Durante seu discurso, Lula enfatizou a necessidade de combater o racismo em Santa Catarina, afirmando que o estado não é pobre e que todos devem ser tratados de forma igualitária. Ele declarou: “Não pode permitir que prevaleça em Santa Catarina o racismo. Não pode permitir, não pode permitir que aqui em Santa Catarina as pessoas sejam tomadas do senso de grandeza, porque esse estado é muito rico, não é pobre.”
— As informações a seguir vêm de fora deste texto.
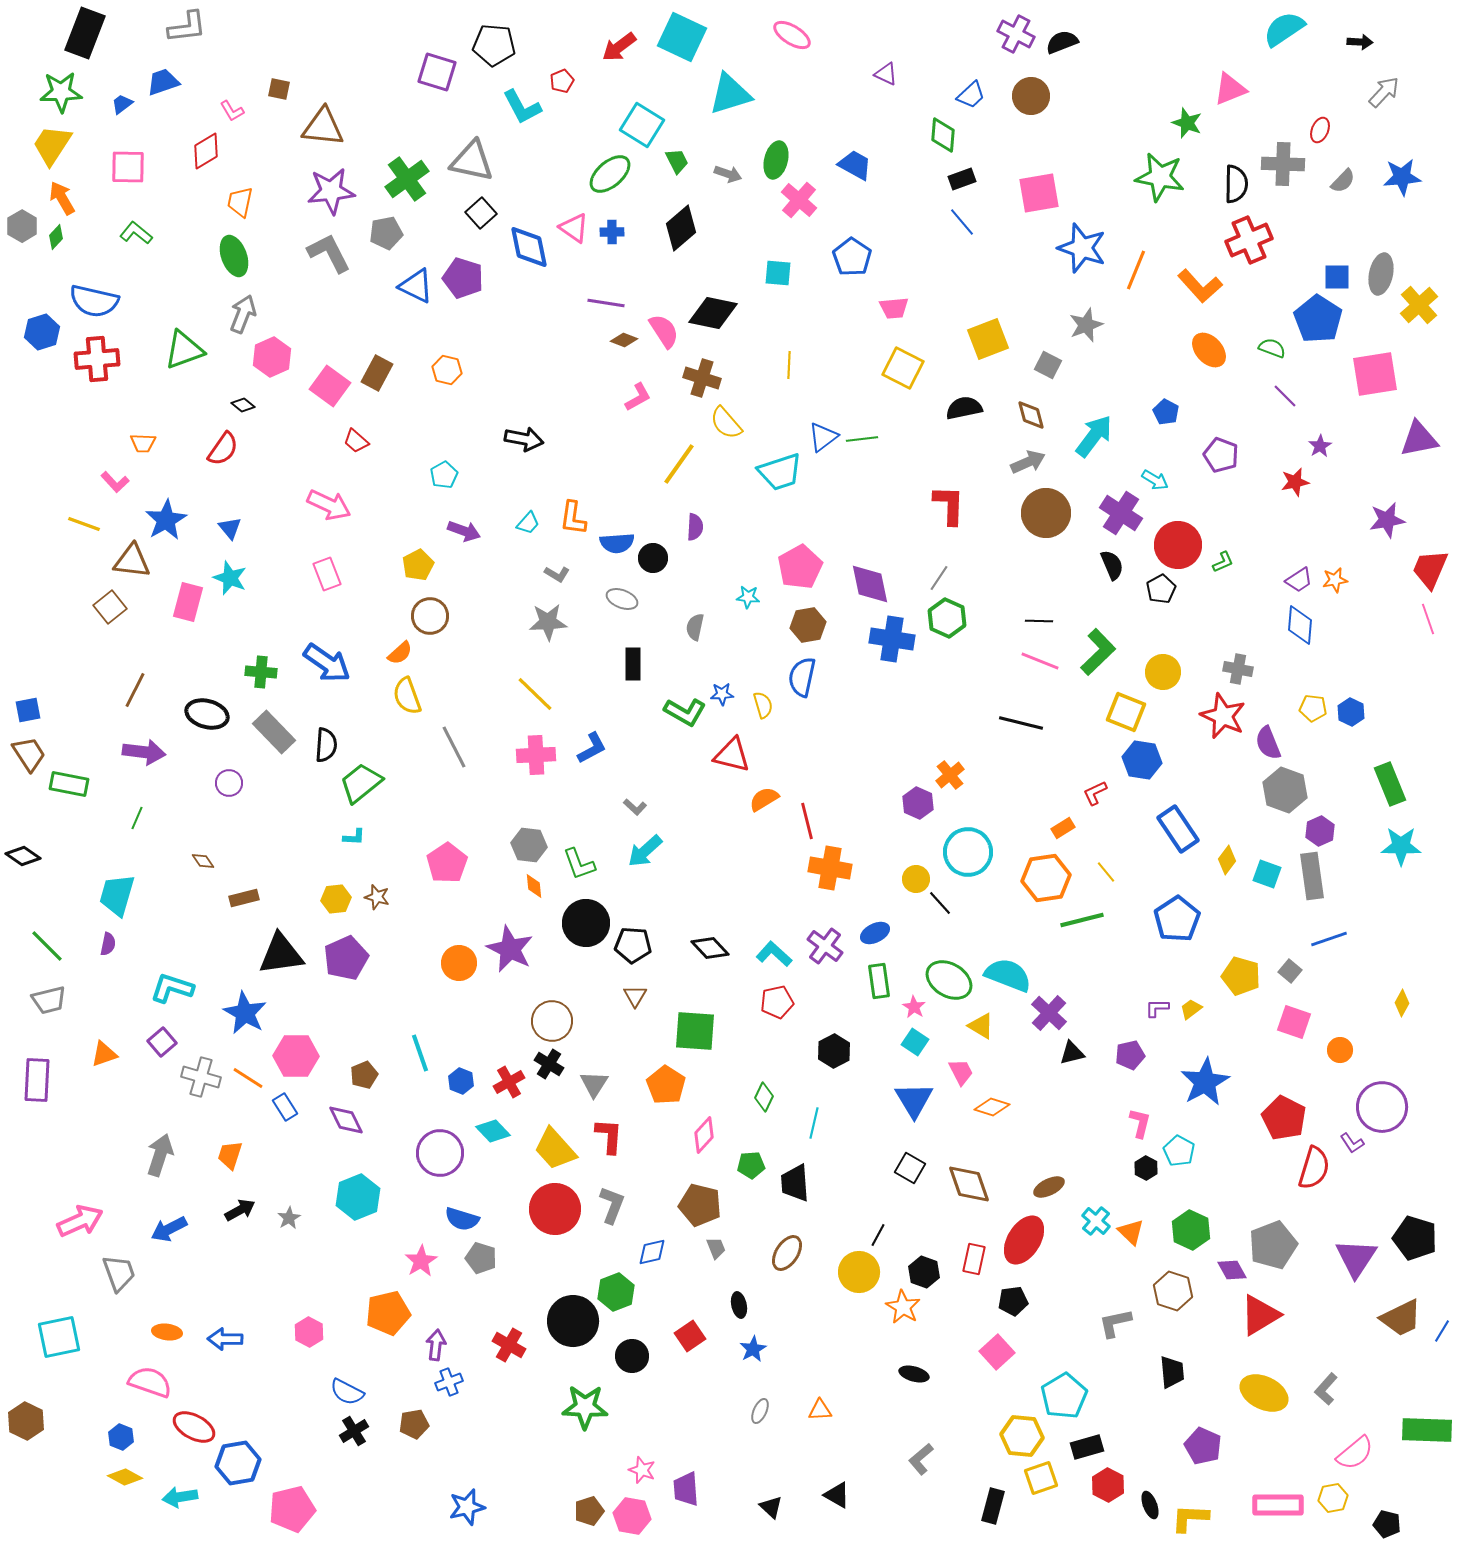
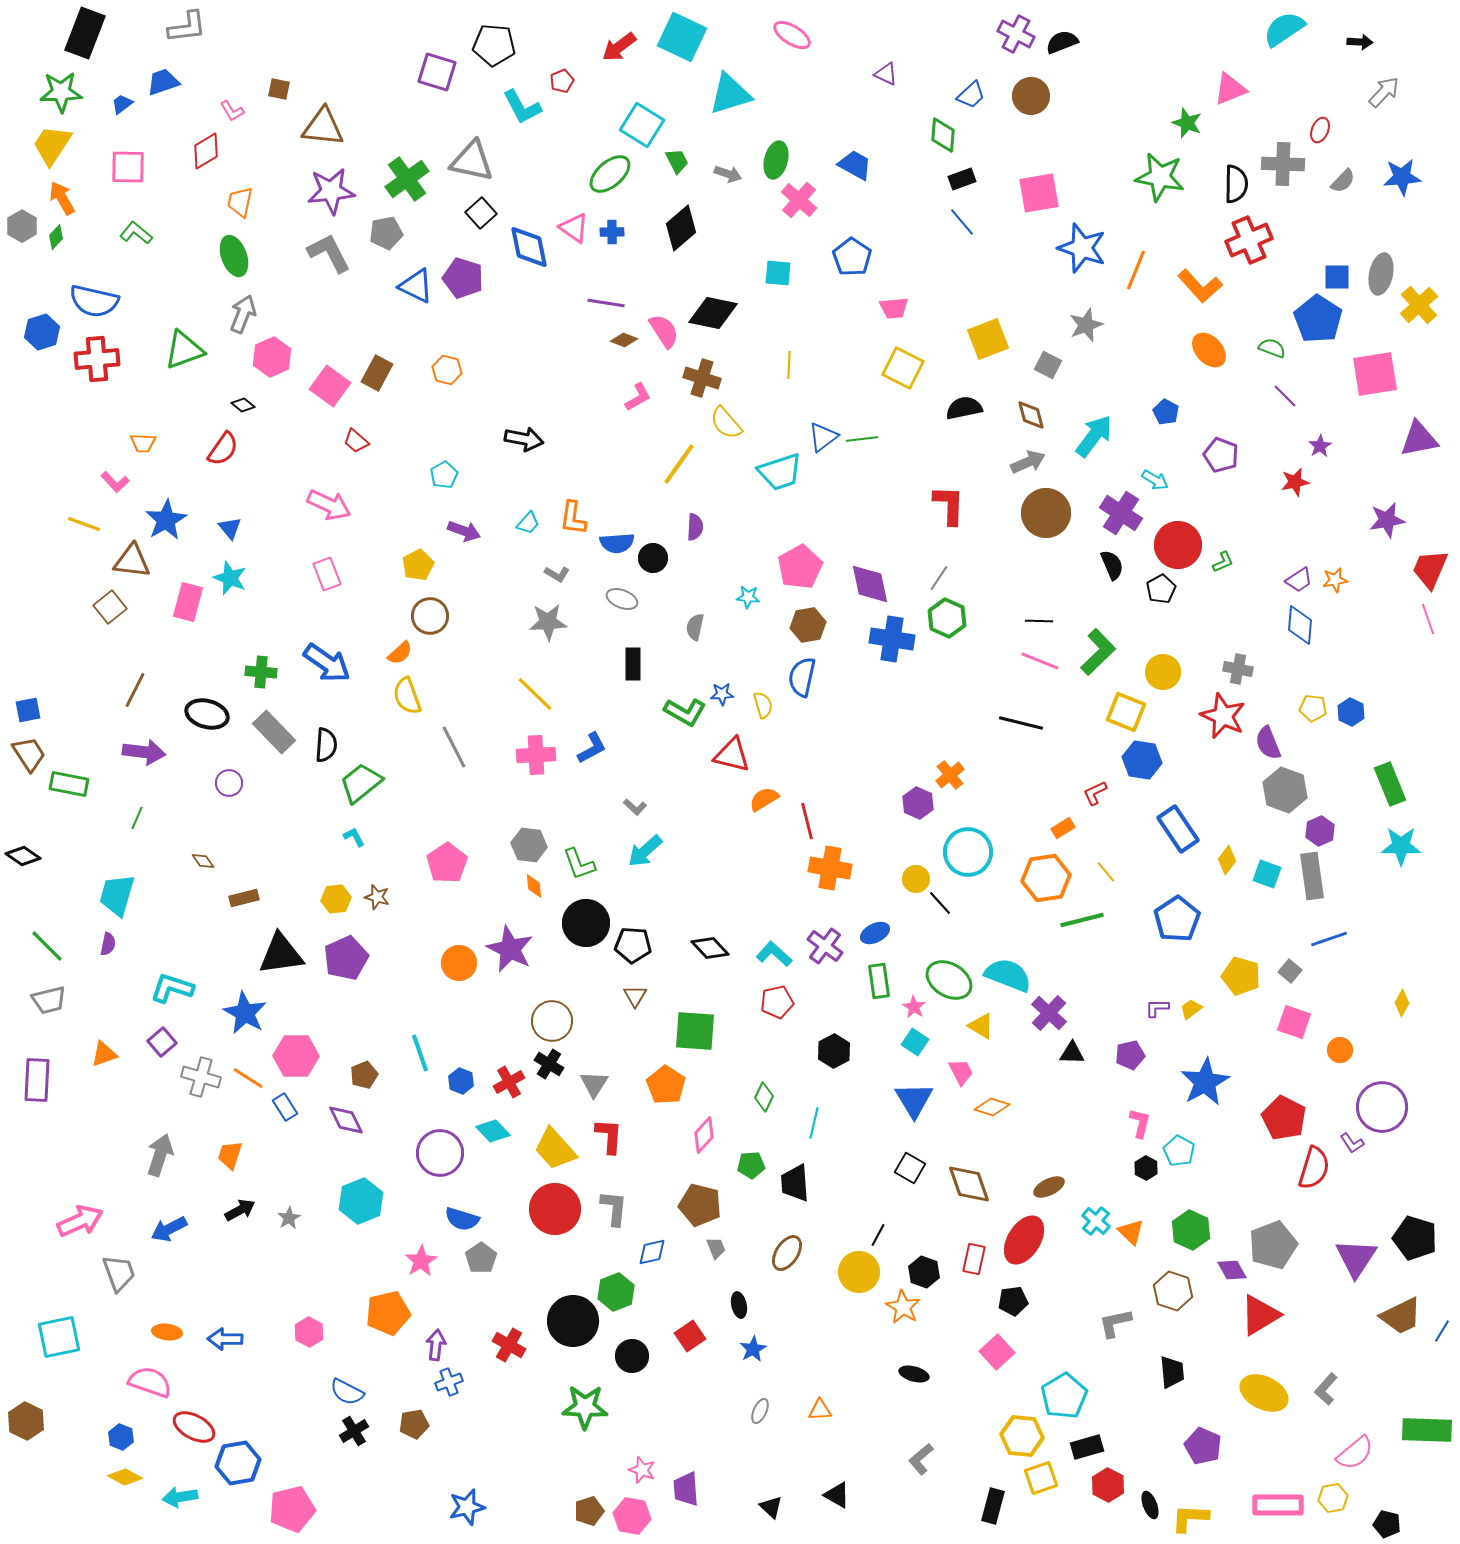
cyan L-shape at (354, 837): rotated 120 degrees counterclockwise
black triangle at (1072, 1053): rotated 16 degrees clockwise
cyan hexagon at (358, 1197): moved 3 px right, 4 px down
gray L-shape at (612, 1205): moved 2 px right, 3 px down; rotated 15 degrees counterclockwise
gray pentagon at (481, 1258): rotated 20 degrees clockwise
brown trapezoid at (1401, 1318): moved 2 px up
O presidente também se referiu ao que chamou de “hegemonia branca” na região, fazendo uma menção ao líder nazista Adolf Hitler. Lula afirmou que não existe superioridade entre as raças e criticou a ideia de que moradores de diferentes regiões do BRASIL são hierarquicamente distintos. “A gente não pode permitir essa ideia da hegemonia branca sobre o restante do país. Na verdade, isso não é hegemonia branca, é hegemonia da ignorância”, completou.
Jorginho Mello interpretou as declarações de Lula como uma insinuação de que os catarinenses são racistas. O governador considerou que as falas do presidente extrapolaram os limites do debate político e ofenderam diretamente a honra do povo de Santa Catarina. Ele afirmou: “Uma coisa é o presidente me criticar ou vir a Santa Catarina dizer coisas que não condizem com a realidade. Isso faz parte do debate político e nós respondemos com fatos. Outra coisa, muito diferente, é chamar o povo catarinense de racista. Isso é criminoso, preconceituoso e ele precisa responder por isso.”
A representação formal deverá ser apresentada à PGR na próxima segunda-feira, dia 29. Até o momento, a Secretaria de Comunicação do Planalto não se manifestou sobre o caso.